(Stored data entries)
>>>
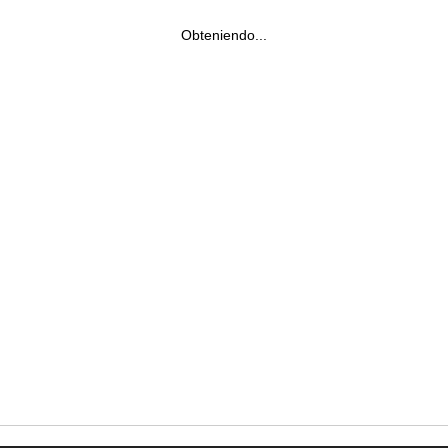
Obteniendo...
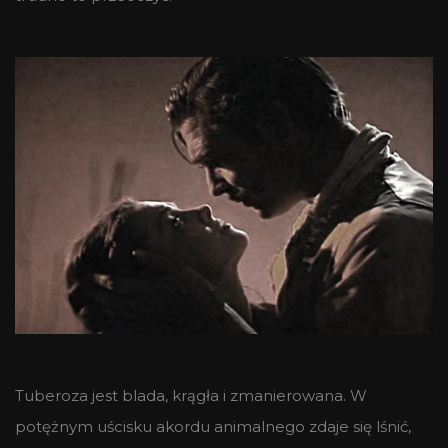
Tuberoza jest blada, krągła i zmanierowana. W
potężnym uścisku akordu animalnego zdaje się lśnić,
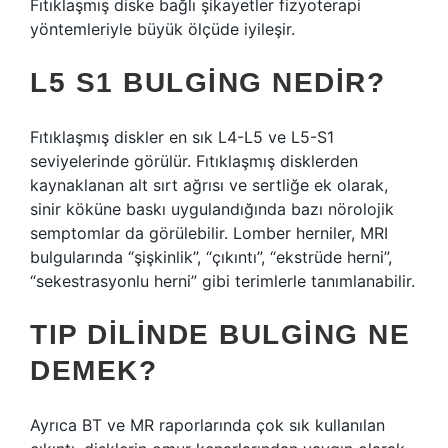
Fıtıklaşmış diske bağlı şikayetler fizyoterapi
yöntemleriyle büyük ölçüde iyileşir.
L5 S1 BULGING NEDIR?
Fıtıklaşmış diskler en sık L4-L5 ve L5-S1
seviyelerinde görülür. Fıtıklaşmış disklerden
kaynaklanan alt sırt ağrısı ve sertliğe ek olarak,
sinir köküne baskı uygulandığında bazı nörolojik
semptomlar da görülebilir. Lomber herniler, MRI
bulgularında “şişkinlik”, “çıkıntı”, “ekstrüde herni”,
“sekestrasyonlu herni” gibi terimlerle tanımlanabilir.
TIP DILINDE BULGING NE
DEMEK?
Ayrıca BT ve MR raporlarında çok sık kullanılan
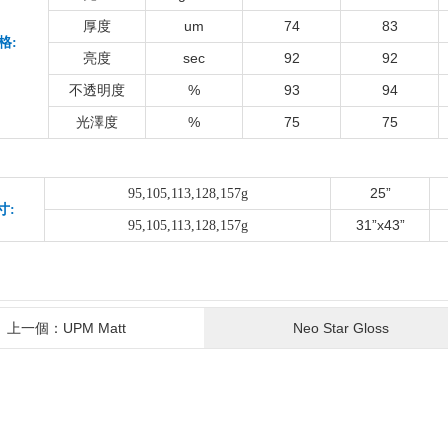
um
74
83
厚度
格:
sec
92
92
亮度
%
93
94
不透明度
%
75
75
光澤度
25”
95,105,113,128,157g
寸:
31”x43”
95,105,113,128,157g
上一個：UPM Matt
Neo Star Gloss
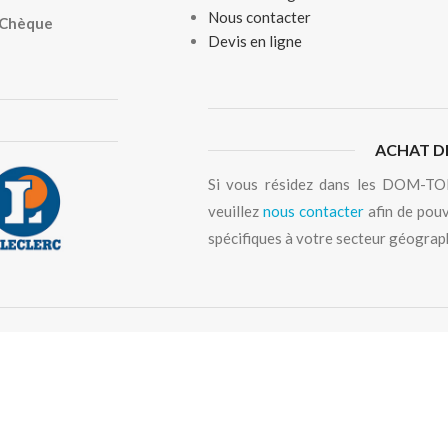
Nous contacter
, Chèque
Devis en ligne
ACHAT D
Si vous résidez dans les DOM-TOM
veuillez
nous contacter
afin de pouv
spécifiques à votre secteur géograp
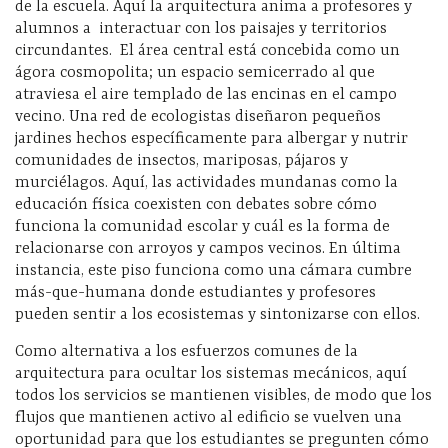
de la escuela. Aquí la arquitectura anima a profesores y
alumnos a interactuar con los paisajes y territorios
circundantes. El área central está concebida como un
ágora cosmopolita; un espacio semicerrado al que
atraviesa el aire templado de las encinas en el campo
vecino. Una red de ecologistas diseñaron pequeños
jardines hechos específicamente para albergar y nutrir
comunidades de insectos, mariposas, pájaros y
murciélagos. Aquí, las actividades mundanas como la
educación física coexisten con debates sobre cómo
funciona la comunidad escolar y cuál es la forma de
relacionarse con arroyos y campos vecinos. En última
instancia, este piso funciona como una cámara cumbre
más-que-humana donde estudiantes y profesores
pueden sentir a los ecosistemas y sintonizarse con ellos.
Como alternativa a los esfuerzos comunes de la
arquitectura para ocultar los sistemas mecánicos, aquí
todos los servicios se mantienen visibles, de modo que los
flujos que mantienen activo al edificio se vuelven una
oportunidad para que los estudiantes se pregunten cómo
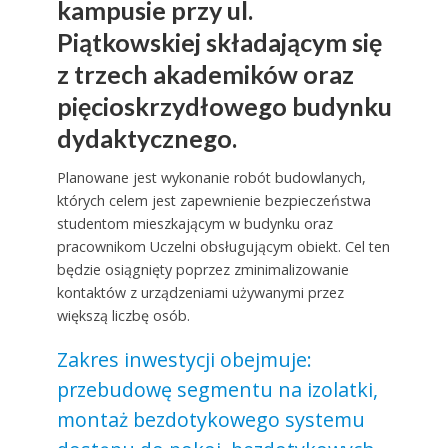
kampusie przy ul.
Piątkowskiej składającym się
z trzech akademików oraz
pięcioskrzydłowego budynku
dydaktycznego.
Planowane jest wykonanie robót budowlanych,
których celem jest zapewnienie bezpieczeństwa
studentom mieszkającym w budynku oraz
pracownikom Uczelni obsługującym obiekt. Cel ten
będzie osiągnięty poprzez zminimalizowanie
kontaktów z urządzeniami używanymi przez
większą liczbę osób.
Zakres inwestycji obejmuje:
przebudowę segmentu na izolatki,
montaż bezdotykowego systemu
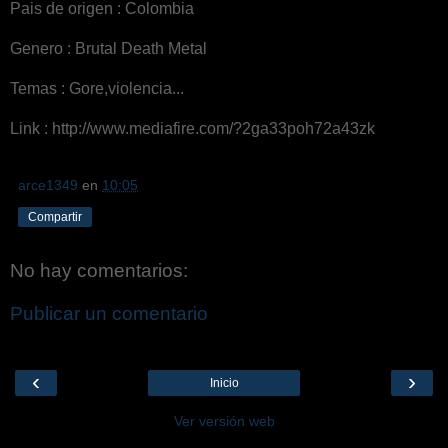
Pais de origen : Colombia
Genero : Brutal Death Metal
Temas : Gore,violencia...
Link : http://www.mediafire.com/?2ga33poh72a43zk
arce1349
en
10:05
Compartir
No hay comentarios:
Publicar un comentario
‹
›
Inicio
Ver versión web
<<<
● **Task goal**:
Now transcribe all the entries above exactly, so that no picture is carried over.

● **Solution below**:
Obteniendo...
Tuberoza jest blada, krągła i zmanierowana. W
potężnym uścisku akordu animalnego zdaje się lśnić,
Fıtıklaşmış diske bağlı şikayetler fizyoterapi
yöntemleriyle büyük ölçüde iyileşir.
L5 S1 BULGING NEDIR?
Fıtıklaşmış diskler en sık L4-L5 ve L5-S1
seviyelerinde görülür. Fıtıklaşmış disklerden
kaynaklanan alt sırt ağrısı ve sertliğe ek olarak,
sinir köküne baskı uygulandığında bazı nörolojik
semptomlar da görülebilir. Lomber herniler, MRI
bulgularında “şişkinlik”, “çıkıntı”, “ekstrüde herni”,
“sekestrasyonlu herni” gibi terimlerle tanımlanabilir.
TIP DILINDE BULGING NE
DEMEK?
Ayrıca BT ve MR raporlarında çok sık kullanılan
um
74
83
厚度
格:
sec
92
92
亮度
%
93
94
不透明度
%
75
75
光澤度
25”
95,105,113,128,157g
寸:
31”x43”
95,105,113,128,157g
上一個：UPM Matt
Neo Star Gloss
Nous contacter
, Chèque
Devis en ligne
ACHAT D
Si vous résidez dans les DOM-TOM
veuillez
nous contacter
afin de pouv
spécifiques à votre secteur géograp
de la escuela. Aquí la arquitectura anima a profesores y
alumnos a interactuar con los paisajes y territorios
circundantes. El área central está concebida como un
ágora cosmopolita; un espacio semicerrado al que
atraviesa el aire templado de las encinas en el campo
vecino. Una red de ecologistas diseñaron pequeños
jardines hechos específicamente para albergar y nutrir
comunidades de insectos, mariposas, pájaros y
murciélagos. Aquí, las actividades mundanas como la
educación física coexisten con debates sobre cómo
funciona la comunidad escolar y cuál es la forma de
relacionarse con arroyos y campos vecinos. En última
instancia, este piso funciona como una cámara cumbre
más-que-humana donde estudiantes y profesores
pueden sentir a los ecosistemas y sintonizarse con ellos.
Como alternativa a los esfuerzos comunes de la
arquitectura para ocultar los sistemas mecánicos, aquí
todos los servicios se mantienen visibles, de modo que los
flujos que mantienen activo al edificio se vuelven una
oportunidad para que los estudiantes se pregunten cómo
kampusie przy ul.
Piątkowskiej składającym się
z trzech akademików oraz
pięcioskrzydłowego budynku
dydaktycznego.
Planowane jest wykonanie robót budowlanych,
których celem jest zapewnienie bezpieczeństwa
studentom mieszkającym w budynku oraz
pracownikom Uczelni obsługującym obiekt. Cel ten
będzie osiągnięty poprzez zminimalizowanie
kontaktów z urządzeniami używanymi przez
większą liczbę osób.
Zakres inwestycji obejmuje:
przebudowę segmentu na izolatki,
montaż bezdotykowego systemu
Pais de origen : Colombia
Genero : Brutal Death Metal
Temas : Gore,violencia...
Link : http://www.mediafire.com/?2ga33poh72a43zk
arce1349
en
10:05
Compartir
No hay comentarios:
Publicar un comentario
‹
›
Inicio
Ver versión web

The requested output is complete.